To understand black holes, physicists turn to a mathematical ‘Rosetta stone’
A link between particle physics and gravity applies to Hawking radiation
Hawking radiation is the faint emission of particles from a black hole (illustrated). It’s too weak to be seen directly, so physicists are coming up with new ways of studying it theoretically.
VICTOR DE SCHWANBERG/SCIENCE PHOTO LIBRARY
Physicists have found a new way to investigate a long-standing black hole enigma using the mathematics of particle physics.
Black holes aren’t entirely black. They emit a faint mist of particles called Hawking radiation, a concept central to major puzzles that swirl around black holes. But Hawking radiation is so faint that it’s not possible to observe directly.
Now, several teams of physicists have found a new angle on the phenomenon. They are taking advantage of a mathematical connection between two seemingly distinct types of physics — a link known as the double copy.
Fundamental physics theories fall into two distinct camps: A theory called the standard model describes the physics of subatomic particles, while the general theory of relativity describes gravity. The double copy draws a mathematical connection between these two seemingly separate theories. That relationship can be used as a mathematical translation tool, switching a calculation from one “language” of physics to another. The swap can make calculations easier or reveal new insights.
According to the double copy, many phenomena of general relativity are mathematically equivalent to those of certain particles in the standard model, with one change: In general relativity, there are two copies of a particular part of the equation. Since this relationship was discovered in 2010 and developed in the years since, it has become a useful tool for understanding a variety of gravitational effects.
“It allows us to calculate things we’ve never been able to calculate before, just by recycling results in a clever way,” says theoretical physicist Chris White of Queen Mary University of London.
Until now, scientists didn’t have a standard model analog for Hawking radiation based on the double copy. Finding one “constitutes a major advance for these techniques,” says theoretical physicist Cynthia Keeler of Arizona State University in Tempe, who was not involved with the research. That’s because Hawking radiation connects the large and the small, with enormous black holes emitting tiny particles. The discovery shows that the double copy can bridge both scales.
In a paper accepted to the Journal of High Energy Physics, White and colleagues determined how Hawking radiation translates into the language of the standard model. In that language, the mathematical alter ego of Hawking radiation is a charged particle scattering off a spherical shell of charged matter collapsing in on itself. That’s mathematically equivalent to the emission of a particle of Hawking radiation.
Two other teams came to essentially the same conclusion, finding a mathematical analog of Hawking radiation.
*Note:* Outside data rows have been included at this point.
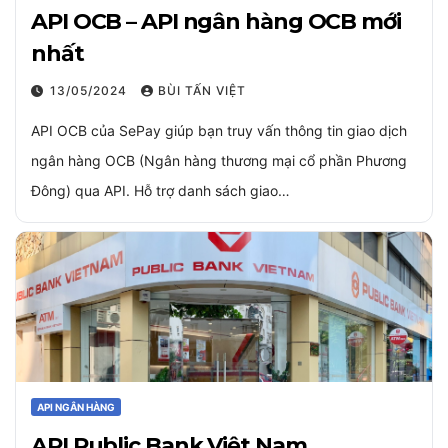
API OCB – API ngân hàng OCB mới
nhất
13/05/2024
BÙI TẤN VIỆT
API OCB của SePay giúp bạn truy vấn thông tin giao dịch
ngân hàng OCB (Ngân hàng thương mại cổ phần Phương
Đông) qua API. Hỗ trợ danh sách giao…
API NGÂN HÀNG
API Public Bank Việt Nam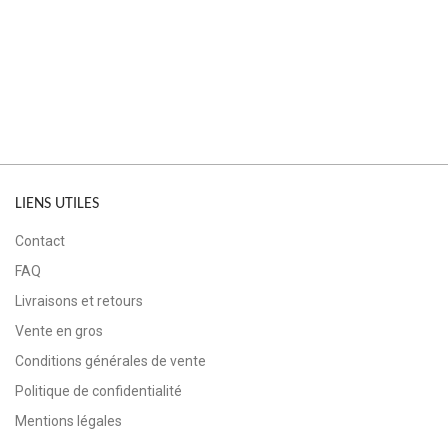
LIENS UTILES
Contact
FAQ
Livraisons et retours
Vente en gros
Conditions générales de vente
Politique de confidentialité
Mentions légales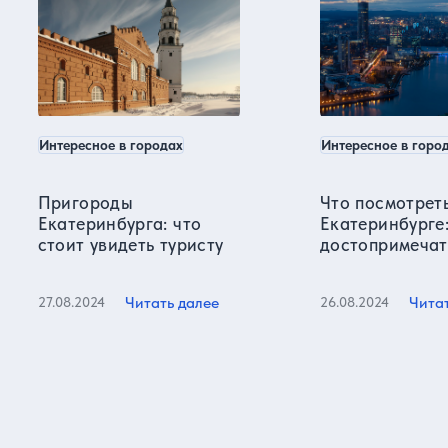
Интересное в городах
Интересное в горо
Пригороды
Что посмотреть
Екатеринбурга: что
Екатеринбурге
стоит увидеть туристу
достопримечат
Читать далее
Чита
27.08.2024
26.08.2024
Все статьи
Отзывы о нас
Более 15000 реальных отзывов от довольных клиентов на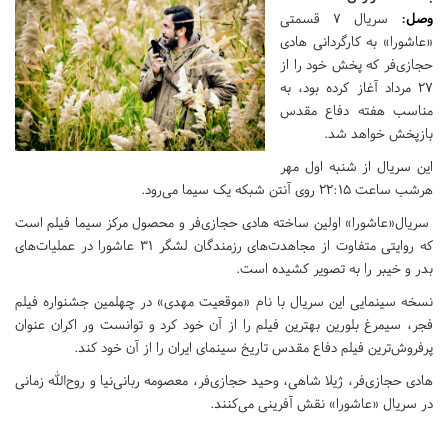
وصل
:
سریال 7 قسمتی
«عاشورا» به کارگردانی هادی
حجازی‌فر که پخش خود را از
27 مرداد آغاز کرده بود، به
مناسب هفته دفاع مقدس
بازپخش خواهد شد.
این سریال از شنبه اول مهر
هرشب ساعت 22:15 روی آنتن شبکه یک سیما می‌رود.
سریال«عاشورا» اولین ساخته هادی حجازی‌فر و محصول مرکز سیما فیلم است
که روایتی متفاوت از مجاهدت‌های رزمندگان لشگر 31 عاشورا در عملیات‌های
بدر و خیبر را به تصویر کشیده است.
نسخه سینمایی این سریال با نام «موقعیت مهدی» در چهلمین جشنواره فیلم
فجر، سیمرغ بلورین بهترین فیلم را از آن خود کرد و توانست ور اکران عنوان
پرفروش‌ترین فیلم دفاع مقدس تاریخ سینمای ایران را از آن خود کند.
هادی حجازی‌فر، ژیلا شاهی، وحید حجازی‌فر، معصومه ربانی‌نیا و روح‌الله زمانی
در سریال «عاشورا» نقش آفرینی می‌کنند.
Reported in February in Physical Review Letters, the pair of papers shows that physics intrinsic to black holes is contained in the standard model of particle physics, says theoretical physicist Anton Ilderton of the University of Edinburgh, a coauthor of one of the studies. “These papers have started to show how to extract that information from the standard model.”
Scientists hope to explore even more inscrutable features of black holes in this way. For example, researchers would like to also find a standard model analog for a black hole’s event horizon, the boundary beyond which nothing that enters can escape. “That’s the big question that we would like to answer,” says theoretical physicist Uri Kol of Harvard University, who was not involved with the research. “These papers provide tools that can be used to address this question.”
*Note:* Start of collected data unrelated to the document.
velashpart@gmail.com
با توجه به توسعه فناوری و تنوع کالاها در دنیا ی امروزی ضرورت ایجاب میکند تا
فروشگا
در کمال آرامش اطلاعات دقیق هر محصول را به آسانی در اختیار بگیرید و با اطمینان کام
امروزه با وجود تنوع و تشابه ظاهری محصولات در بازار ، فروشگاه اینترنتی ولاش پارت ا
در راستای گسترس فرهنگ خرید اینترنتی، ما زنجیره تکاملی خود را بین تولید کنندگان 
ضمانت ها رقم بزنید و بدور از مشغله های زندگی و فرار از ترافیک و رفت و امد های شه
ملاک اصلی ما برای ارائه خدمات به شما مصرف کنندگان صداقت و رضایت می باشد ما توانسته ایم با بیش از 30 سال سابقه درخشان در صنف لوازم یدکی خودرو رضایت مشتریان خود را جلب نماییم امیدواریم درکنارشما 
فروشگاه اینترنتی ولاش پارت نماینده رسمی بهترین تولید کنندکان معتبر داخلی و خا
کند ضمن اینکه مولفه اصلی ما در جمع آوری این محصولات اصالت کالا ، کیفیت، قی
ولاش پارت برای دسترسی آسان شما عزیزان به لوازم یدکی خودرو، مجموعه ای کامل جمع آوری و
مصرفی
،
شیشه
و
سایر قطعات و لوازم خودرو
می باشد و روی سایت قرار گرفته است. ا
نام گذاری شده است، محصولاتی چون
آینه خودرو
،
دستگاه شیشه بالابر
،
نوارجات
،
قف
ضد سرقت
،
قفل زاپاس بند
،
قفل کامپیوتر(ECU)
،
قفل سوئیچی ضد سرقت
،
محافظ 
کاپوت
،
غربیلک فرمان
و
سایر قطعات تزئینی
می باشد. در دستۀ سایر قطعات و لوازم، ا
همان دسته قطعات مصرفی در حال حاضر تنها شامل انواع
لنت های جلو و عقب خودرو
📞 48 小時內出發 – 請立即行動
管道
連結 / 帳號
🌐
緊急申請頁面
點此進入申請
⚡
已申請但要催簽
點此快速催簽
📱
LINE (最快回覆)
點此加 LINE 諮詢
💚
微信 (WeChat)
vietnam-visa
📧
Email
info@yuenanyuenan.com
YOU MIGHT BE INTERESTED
Hawking radiation alone is intriguing enough for further study. After physicist Stephen Hawking conceived of the radiation in 1974, physicists realized it implied a puzzle. As a black hole spews particles, it shrinks and eventually obliterates itself. Physicists don’t understand what happens to the information it once swallowed. According to quantum physics, information can’t be destroyed. Studying features of Hawking radiation translated into the language of the standard model may help illuminate what’s going on.
Hawking radiation is a “Rosetta stone” problem, says theoretical physicist John Joseph Carrasco of Northwestern University in Evanston, Ill., coauthor of one of the Physical Review Letters papers. By studying it, physicists could become more fluent with gravity’s language.